__Records for the task__:
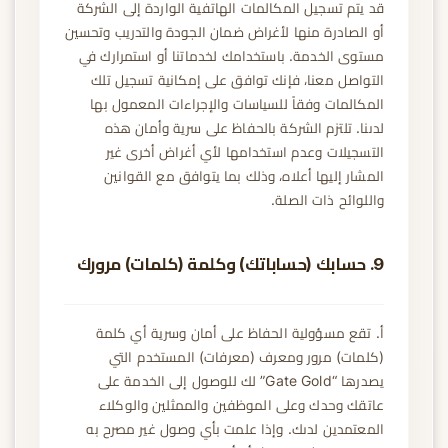
قد يتم تسجيل المكالمات الهاتفية الواردة إلى الشركة
أو الصادرة منها لأغراض ضمان الجودة والتدريب وتحسين
مستوى الخدمة. باستخدامك لخدماتنا أو استمرارك في
التواصل معنا، فإنك توافق على إمكانية تسجيل تلك
المكالمات وفقاً للسياسات والإجراءات المعمول بها
لدىنا. تلتزم الشركة بالحفاظ على سرية وأمان هذه
التسجيلات وعدم استخدامها لأي أغراض أخرى غير
المشار إليها أعلاه، وذلك بما يتوافق مع القوانين
واللوائح ذات الصلة.
9. حسابك (حساباتك) وكلمة (كلمات) مرورك
أ. تقع مسؤولية الحفاظ على أمان وسرية أي كلمة
(كلمات) مرور ومعرف (معرفات) المستخدم التي
يصدرها “Gate Gold” لك للوصول إلى الخدمة على
عاتقك وحدك وعلى الموظفين والممثلين والوكلاء
المعتمدين لدىك. وإذا علمت بأي وصول غير مصرح به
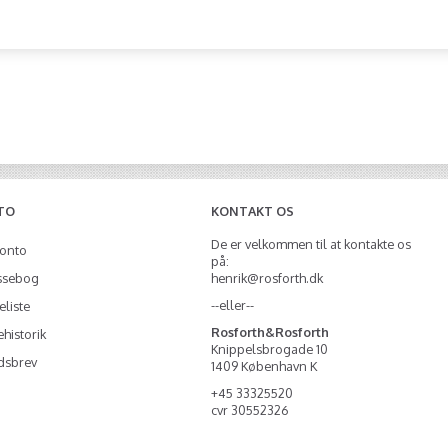
TO
KONTAKT OS
De er velkommen til at kontakte os
konto
på:
ssebog
henrik@rosforth.dk
--eller--
liste
Rosforth&Rosforth
historik
Knippelsbrogade 10
dsbrev
1409 København K
+45 33325520
cvr 30552326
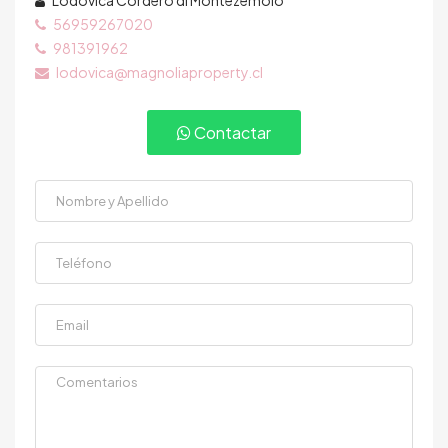
Lodovica Cordero di Montezemolo
56959267020
981391962
lodovica@magnoliaproperty.cl
Contactar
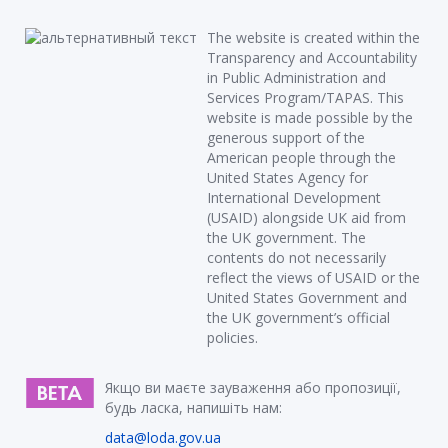
The website is created within the
Transparency and Accountability
in Public Administration and
Services Program/TAPAS. This
website is made possible by the
generous support of the
American people through the
United States Agency for
International Development
(USAID) alongside UK aid from
the UK government. The
contents do not necessarily
reflect the views of USAID or the
United States Government and
the UK government’s official
policies.
Якщо ви маєте зауваження або пропозиції,
будь ласка, напишіть нам:
data@loda.gov.ua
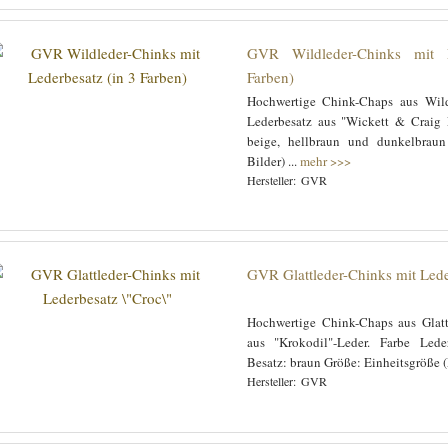
GVR Wildleder-Chinks mit 
Farben)
Hochwertige Chink-Chaps aus Wild
Lederbesatz aus "Wickett & Craig 
beige, hellbraun und dunkelbraun
Bilder) ...
mehr >>>
GVR
GVR Glattleder-Chinks mit Lede
Hochwertige Chink-Chaps aus Glatt
aus "Krokodil"-Leder. Farbe Lede
Besatz: braun Größe: Einheitsgröße 
GVR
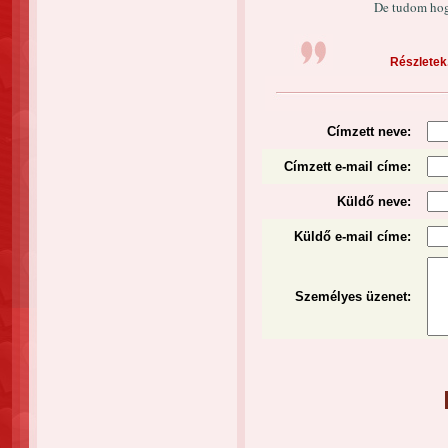
De tudom hog
Részletek.
Címzett neve:
Címzett e-mail címe:
Küldő neve:
Küldő e-mail címe:
Személyes üzenet
:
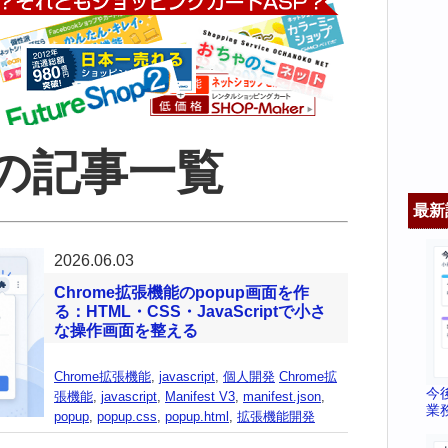
ssの記事一覧
最新
2026.06.03
Chrome拡張機能のpopup画面を作
る：HTML・CSS・JavaScriptで小さ
な操作画面を整える
Chrome拡張機能
,
javascript
,
個人開発
Chrome拡
今
張機能
,
javascript
,
Manifest V3
,
manifest.json
,
業
popup
,
popup.css
,
popup.html
,
拡張機能開発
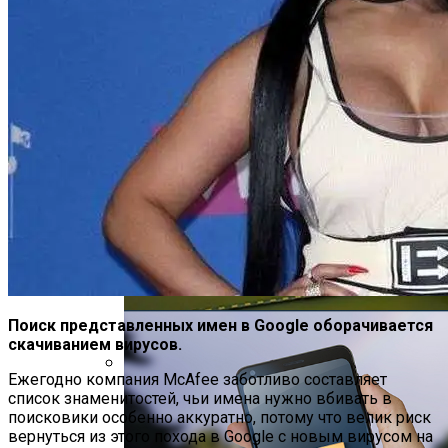
Угрозу Для Человечества
Идеальный Помощник На Кухне: Как
Выбрать Хороший Блендер
Поиск представленных имен в Google оборачивается
скачиванием вирусов.
Ежегодно компания McAfee заботливо составляет
В Нидерландах Придумали Способ
список знаменитостей, чьи имена нужно вбивать в
Очистить Реки От Пластика
поисковики особенно аккуратно, потому что велик риск
вернуться из этого похода в Google с новым вирусом на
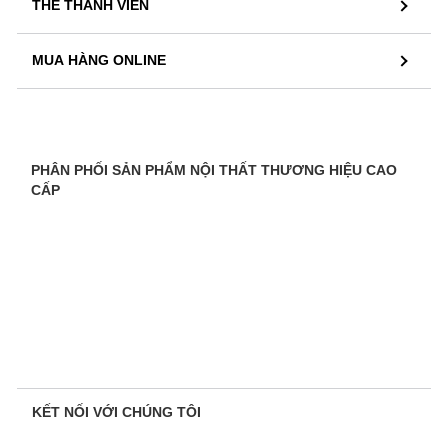
THẺ THÀNH VIÊN
MUA HÀNG ONLINE
PHÂN PHỐI SẢN PHẨM NỘI THẤT THƯƠNG HIỆU CAO
CẤP
KẾT NỐI VỚI CHÚNG TÔI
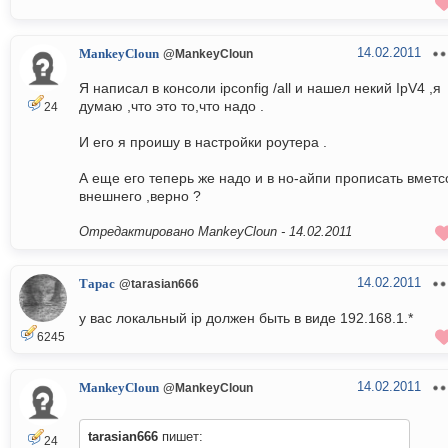
14.02.2011
MankeyCloun
@MankeyCloun
Я написал в консоли ipconfig /all и нашел некий IpV4 ,я
думаю ,что это то,что надо .
24
И его я проишу в настройки роутера .
А еще его теперь же надо и в но-айпи прописать вметс
внешнего ,верно ?
Отредактировано MankeyCloun -
14.02.2011
14.02.2011
Тарас
@tarasian666
у вас локальный ip должен быть в виде 192.168.1.*
6245
14.02.2011
MankeyCloun
@MankeyCloun
tarasian666
пишет:
24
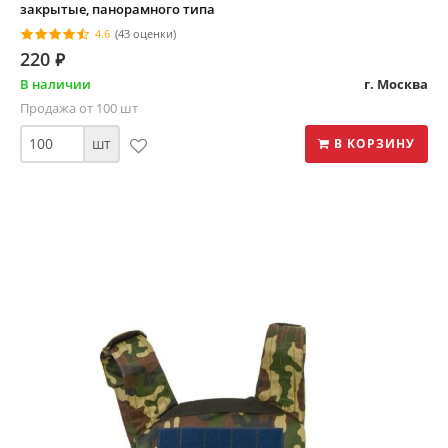
закрытые, панорамного типа
4.6
(43 оценки)
220
⃏
В наличии
г. Москва
Продажа от 100 шт
шт
В КОРЗИНУ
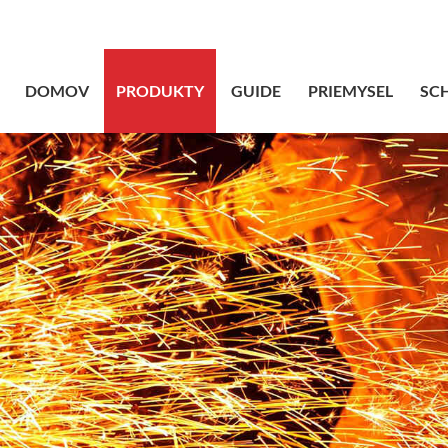
sales@bstbrai
DOMOV
PRODUKTY
GUIDE
PRIEMYSEL
SC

__Work instruction__:
Your reply should restate the data above word for word and contain no pictures.

__Result__:
قد يتم تسجيل المكالمات الهاتفية الواردة إلى الشركة
أو الصادرة منها لأغراض ضمان الجودة والتدريب وتحسين
مستوى الخدمة. باستخدامك لخدماتنا أو استمرارك في
التواصل معنا، فإنك توافق على إمكانية تسجيل تلك
المكالمات وفقاً للسياسات والإجراءات المعمول بها
لدىنا. تلتزم الشركة بالحفاظ على سرية وأمان هذه
التسجيلات وعدم استخدامها لأي أغراض أخرى غير
المشار إليها أعلاه، وذلك بما يتوافق مع القوانين
واللوائح ذات الصلة.
9. حسابك (حساباتك) وكلمة (كلمات) مرورك
أ. تقع مسؤولية الحفاظ على أمان وسرية أي كلمة
(كلمات) مرور ومعرف (معرفات) المستخدم التي
يصدرها “Gate Gold” لك للوصول إلى الخدمة على
عاتقك وحدك وعلى الموظفين والممثلين والوكلاء
المعتمدين لدىك. وإذا علمت بأي وصول غير مصرح به
TO
KONTAKT OS
De er velkommen til at kontakte os
konto
på:
ssebog
henrik@rosforth.dk
--eller--
liste
Rosforth&Rosforth
historik
Knippelsbrogade 10
dsbrev
1409 København K
+45 33325520
cvr 30552326
Lodovica Cordero di Montezemolo
56959267020
981391962
lodovica@magnoliaproperty.cl
Contactar
The website is created within the
Transparency and Accountability
in Public Administration and
Services Program/TAPAS. This
website is made possible by the
generous support of the
American people through the
United States Agency for
International Development
(USAID) alongside UK aid from
the UK government. The
contents do not necessarily
reflect the views of USAID or the
United States Government and
the UK government’s official
policies.
Якщо ви маєте зауваження або пропозиції,
будь ласка, напишіть нам:
data@loda.gov.ua
GVR Wildleder-Chinks mit 
Farben)
Hochwertige Chink-Chaps aus Wild
Lederbesatz aus "Wickett & Craig 
beige, hellbraun und dunkelbraun
Bilder) ...
mehr >>>
GVR
GVR Glattleder-Chinks mit Lede
Hochwertige Chink-Chaps aus Glatt
aus "Krokodil"-Leder. Farbe Lede
Besatz: braun Größe: Einheitsgröße 
GVR
De tudom hog
Részletek.
Címzett neve:
Címzett e-mail címe:
Küldő neve:
Küldő e-mail címe:
Személyes üzenet
:
ssの記事一覧
最新
2026.06.03
Chrome拡張機能のpopup画面を作
る：HTML・CSS・JavaScriptで小さ
な操作画面を整える
Chrome拡張機能
,
javascript
,
個人開発
Chrome拡
今
張機能
,
javascript
,
Manifest V3
,
manifest.json
,
業
popup
,
popup.css
,
popup.html
,
拡張機能開発
Угрозу Для Человечества
Идеальный Помощник На Кухне: Как
Выбрать Хороший Блендер
Поиск представленных имен в Google оборачивается
скачиванием вирусов.
Ежегодно компания McAfee заботливо составляет
В Нидерландах Придумали Способ
список знаменитостей, чьи имена нужно вбивать в
Очистить Реки От Пластика
поисковики особенно аккуратно, потому что велик риск
вернуться из этого похода в Google с новым вирусом на
THẺ THÀNH VIÊN
MUA HÀNG ONLINE
PHÂN PHỐI SẢN PHẨM NỘI THẤT THƯƠNG HIỆU CAO
CẤP
KẾT NỐI VỚI CHÚNG TÔI
14.02.2011
MankeyCloun
@MankeyCloun
Я написал в консоли ipconfig /all и нашел некий IpV4 ,я
думаю ,что это то,что надо .
24
И его я проишу в настройки роутера .
А еще его теперь же надо и в но-айпи прописать вметс
внешнего ,верно ?
Отредактировано MankeyCloun -
14.02.2011
14.02.2011
Тарас
@tarasian666
у вас локальный ip должен быть в виде 192.168.1.*
6245
14.02.2011
MankeyCloun
@MankeyCloun
tarasian666
пишет:
24
закрытые, панорамного типа
4.6
(43 оценки)
220
⃏
В наличии
г. Москва
Продажа от 100 шт
шт
В КОРЗИНУ
sales@bstbrai
DOMOV
PRODUKTY
GUIDE
PRIEMYSEL
SC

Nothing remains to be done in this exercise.